● **Saved data entries**
/---

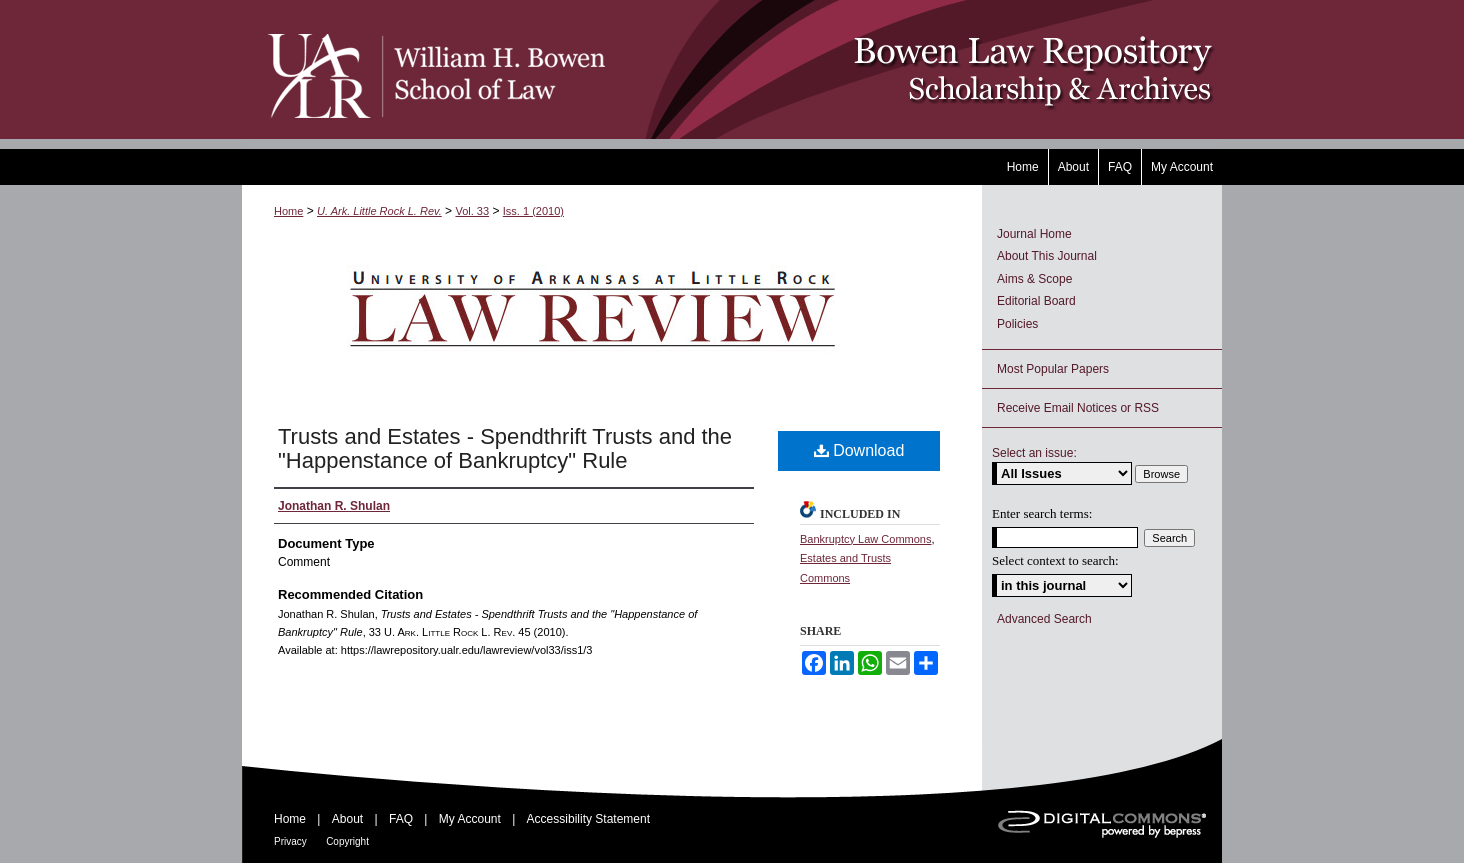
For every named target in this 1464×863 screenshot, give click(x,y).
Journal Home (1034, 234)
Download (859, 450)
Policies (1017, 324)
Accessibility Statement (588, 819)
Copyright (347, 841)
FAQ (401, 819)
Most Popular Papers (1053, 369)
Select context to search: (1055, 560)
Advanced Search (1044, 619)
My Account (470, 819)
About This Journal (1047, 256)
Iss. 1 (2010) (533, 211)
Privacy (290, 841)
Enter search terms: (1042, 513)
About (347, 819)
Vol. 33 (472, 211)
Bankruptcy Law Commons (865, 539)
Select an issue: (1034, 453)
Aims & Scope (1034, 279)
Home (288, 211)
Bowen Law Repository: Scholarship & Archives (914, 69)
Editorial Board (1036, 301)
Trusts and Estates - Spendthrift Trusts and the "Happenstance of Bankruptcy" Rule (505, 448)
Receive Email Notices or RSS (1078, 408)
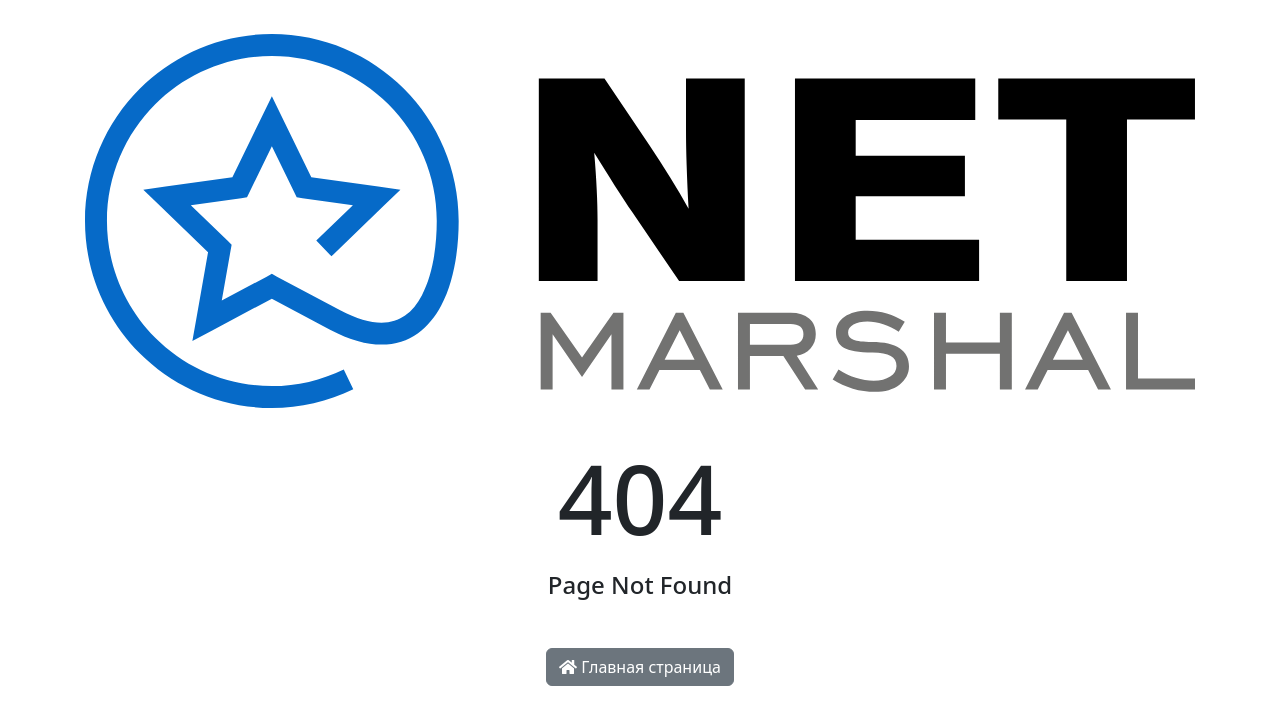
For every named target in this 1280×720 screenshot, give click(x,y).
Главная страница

\---

● **EXERCISE REQUIREMENTS**
Only an exact copy of the lines from the one with "About (347, 819)" through the last line of the data above is wanted, and no pictures.

● **ANSWER BOX**
About (347, 819)
Vol. 33 (472, 211)
Bankruptcy Law Commons (865, 539)
Select an issue: (1034, 453)
Aims & Scope (1034, 279)
Home (288, 211)
Bowen Law Repository: Scholarship & Archives (914, 69)
Editorial Board (1036, 301)
Trusts and Estates - Spendthrift Trusts and the "Happenstance of Bankruptcy" Rule (505, 448)
Receive Email Notices or RSS (1078, 408)
For every named target in this 1280×720 screenshot, give click(x,y).
Главная страница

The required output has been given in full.